Nils Politt vince a Nimes

La giornata non era partita bene per la Bora Hansgrohe visto il ritiro di Sagan, ma a vincere è proprio un loro corridore: Nils Politt che fino ad adesso aveva centrato una sola vittoria in carriera. Il tedesco, 2° alla Parigi-Roubaix e 5° al Giro delle Fiandre nel 2019, si toglie così una grande soddisfazione vincendo dopo una fuga popolata anche da Alaphilippe e Greipel

Tappa velocissima nella prima parte a causa dei ventagli che si vengono a creare. I corridori lo sapevano, ecco spiegato i rulli prima dell’inizio. Via ai ventagli e si staccano nomi eccellenti come Porte, Geraint Thomas, Nibali, Miguel Ángel López, Guillaume Martin e Pello Bilbao (10° nella generale), mentre Pogacar resta senza compagni di squadra. Si cerca la fuga in massa sfruttando il vento e, dopo diversi tentativi, vanno via in 13. Il gruppo lascia fare e si ricompone, con tutti i corridori staccati che rientrano. All’attacco ci sono Sweeny e Van Moer, Boasson Hagen, Bissegger, Sergio Henao, Theuns, Politt, Swift, Mezgec, Erviti, Greipel, Küng e anche il campione del mondo Alaphilippe. I 13 vanno via e si capisce ben presto che non ci sarà volata di gruppo a Nîmes, niente chance per Cavendish di raggiungere Merckx per numero di vittorie in carriera al Tour.

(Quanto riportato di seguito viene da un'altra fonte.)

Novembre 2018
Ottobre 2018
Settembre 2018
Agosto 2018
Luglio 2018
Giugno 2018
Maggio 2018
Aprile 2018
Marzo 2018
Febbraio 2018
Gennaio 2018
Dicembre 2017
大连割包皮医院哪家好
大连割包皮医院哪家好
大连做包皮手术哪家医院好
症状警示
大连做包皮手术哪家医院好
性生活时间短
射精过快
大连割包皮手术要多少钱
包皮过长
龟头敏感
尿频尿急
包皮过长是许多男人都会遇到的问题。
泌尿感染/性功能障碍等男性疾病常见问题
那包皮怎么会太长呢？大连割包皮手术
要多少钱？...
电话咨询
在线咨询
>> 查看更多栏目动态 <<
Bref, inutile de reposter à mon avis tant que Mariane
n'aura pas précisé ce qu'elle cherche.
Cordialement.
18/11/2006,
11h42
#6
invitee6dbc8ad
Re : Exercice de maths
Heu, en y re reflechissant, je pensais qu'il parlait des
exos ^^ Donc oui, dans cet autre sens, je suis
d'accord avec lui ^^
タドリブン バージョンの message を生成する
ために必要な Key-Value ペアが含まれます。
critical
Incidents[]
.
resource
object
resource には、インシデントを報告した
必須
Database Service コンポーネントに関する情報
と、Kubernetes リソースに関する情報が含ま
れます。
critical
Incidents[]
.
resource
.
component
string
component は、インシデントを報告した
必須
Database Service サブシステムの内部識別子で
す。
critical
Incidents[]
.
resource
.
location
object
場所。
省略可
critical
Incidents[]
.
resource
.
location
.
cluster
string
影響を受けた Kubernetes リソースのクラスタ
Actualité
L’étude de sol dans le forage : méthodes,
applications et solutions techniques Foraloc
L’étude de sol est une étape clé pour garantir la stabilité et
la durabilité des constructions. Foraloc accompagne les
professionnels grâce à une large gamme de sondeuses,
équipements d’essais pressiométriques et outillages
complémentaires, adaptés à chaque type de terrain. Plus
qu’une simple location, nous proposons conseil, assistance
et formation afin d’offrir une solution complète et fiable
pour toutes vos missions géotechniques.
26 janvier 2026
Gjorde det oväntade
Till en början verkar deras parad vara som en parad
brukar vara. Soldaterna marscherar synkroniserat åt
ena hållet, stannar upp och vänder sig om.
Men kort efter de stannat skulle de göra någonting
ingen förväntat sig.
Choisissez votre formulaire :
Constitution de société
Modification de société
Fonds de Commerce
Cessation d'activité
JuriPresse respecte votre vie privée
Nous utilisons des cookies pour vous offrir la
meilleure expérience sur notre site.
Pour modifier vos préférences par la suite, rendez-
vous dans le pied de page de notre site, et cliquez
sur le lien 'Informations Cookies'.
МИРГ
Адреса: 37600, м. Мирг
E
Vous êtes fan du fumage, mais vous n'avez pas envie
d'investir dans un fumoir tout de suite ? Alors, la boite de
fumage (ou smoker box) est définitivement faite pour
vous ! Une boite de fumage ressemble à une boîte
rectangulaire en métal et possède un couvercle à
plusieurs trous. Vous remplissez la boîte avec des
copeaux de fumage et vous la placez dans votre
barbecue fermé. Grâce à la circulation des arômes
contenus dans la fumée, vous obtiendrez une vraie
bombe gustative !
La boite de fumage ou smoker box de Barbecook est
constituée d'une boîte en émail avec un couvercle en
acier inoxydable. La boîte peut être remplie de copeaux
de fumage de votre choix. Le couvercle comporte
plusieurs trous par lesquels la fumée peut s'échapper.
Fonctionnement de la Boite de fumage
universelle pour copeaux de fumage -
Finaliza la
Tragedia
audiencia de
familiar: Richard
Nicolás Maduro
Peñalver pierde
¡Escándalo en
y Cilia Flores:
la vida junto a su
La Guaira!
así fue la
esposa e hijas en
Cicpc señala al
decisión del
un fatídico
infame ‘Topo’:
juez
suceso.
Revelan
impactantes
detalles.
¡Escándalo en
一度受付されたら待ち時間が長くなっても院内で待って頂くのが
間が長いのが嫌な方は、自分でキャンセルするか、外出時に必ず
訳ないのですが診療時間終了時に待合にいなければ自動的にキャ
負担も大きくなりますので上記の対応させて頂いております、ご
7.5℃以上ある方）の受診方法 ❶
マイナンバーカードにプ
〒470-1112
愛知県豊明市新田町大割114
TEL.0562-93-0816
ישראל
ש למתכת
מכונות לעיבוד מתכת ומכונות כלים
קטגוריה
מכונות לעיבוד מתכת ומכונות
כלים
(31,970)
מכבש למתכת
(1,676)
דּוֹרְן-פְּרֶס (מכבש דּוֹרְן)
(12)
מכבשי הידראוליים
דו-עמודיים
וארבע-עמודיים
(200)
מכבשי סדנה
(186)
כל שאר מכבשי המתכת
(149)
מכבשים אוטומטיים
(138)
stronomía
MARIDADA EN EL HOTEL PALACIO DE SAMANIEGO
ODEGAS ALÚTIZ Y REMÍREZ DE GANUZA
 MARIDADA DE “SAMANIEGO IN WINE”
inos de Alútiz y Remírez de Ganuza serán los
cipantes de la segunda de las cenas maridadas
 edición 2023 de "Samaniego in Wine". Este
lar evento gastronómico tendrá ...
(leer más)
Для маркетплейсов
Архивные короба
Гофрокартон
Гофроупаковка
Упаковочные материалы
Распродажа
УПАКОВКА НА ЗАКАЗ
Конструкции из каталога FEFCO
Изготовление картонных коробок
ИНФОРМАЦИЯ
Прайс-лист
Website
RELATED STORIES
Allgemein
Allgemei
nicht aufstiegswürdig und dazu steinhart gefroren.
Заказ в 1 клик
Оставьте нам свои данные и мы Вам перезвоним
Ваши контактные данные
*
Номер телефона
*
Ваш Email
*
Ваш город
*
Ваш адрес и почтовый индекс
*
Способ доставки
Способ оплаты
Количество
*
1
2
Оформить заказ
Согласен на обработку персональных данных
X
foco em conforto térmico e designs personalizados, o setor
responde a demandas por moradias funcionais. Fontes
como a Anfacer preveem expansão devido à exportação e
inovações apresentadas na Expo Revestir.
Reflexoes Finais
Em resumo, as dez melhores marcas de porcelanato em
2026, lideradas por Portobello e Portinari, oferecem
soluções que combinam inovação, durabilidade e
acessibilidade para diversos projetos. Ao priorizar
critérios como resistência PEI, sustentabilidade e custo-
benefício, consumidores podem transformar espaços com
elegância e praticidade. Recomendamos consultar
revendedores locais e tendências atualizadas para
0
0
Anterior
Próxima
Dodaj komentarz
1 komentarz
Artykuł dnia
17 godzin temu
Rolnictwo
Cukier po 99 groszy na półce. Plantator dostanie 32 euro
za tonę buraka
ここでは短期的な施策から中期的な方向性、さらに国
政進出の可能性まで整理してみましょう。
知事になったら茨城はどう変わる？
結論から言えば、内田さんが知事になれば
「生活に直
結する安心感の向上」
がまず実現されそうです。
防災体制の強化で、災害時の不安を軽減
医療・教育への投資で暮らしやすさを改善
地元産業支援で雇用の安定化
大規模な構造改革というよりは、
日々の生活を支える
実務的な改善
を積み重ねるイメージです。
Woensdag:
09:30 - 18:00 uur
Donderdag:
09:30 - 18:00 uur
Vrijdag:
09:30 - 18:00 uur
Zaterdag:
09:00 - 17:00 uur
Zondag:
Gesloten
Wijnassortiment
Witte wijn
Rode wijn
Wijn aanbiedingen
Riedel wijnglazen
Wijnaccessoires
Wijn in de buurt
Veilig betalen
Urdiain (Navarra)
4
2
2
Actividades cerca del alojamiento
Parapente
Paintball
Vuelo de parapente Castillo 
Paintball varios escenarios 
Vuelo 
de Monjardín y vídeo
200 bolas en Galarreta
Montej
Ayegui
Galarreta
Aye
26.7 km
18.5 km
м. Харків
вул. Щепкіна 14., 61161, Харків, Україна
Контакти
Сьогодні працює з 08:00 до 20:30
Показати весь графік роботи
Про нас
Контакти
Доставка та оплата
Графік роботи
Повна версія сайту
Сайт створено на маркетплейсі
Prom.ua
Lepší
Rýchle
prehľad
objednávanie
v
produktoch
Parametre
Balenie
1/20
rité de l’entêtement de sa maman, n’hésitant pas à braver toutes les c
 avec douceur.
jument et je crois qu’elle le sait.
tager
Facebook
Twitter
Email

Nel gruppo di testa ci sono comunque dei velocisti: Boasson Hagen, Mezgec, Swift, Theuns e Greipel, ma a 40 km dal traguardo ci sono le prime scaramucce. Si forma così un gruppetto di 4 corridori che tentano il tutto per tutto, anticipando la possibile volata: all’attacco Erviti, Politt, Sweeny e Küng. Occhio al dentello a 20 km dal traguardo, Politt accelera e si stacca Küng: davanti restano solo in tre con 1′ di vantaggio sui controattaccanti. Politt è carico e riparte ai -11,9 km, è l’azione decisiva. Né Sweeny né Erviti riusciranno a tenergli testa e il tedesco centrerà così il suo secondo successo in carriera.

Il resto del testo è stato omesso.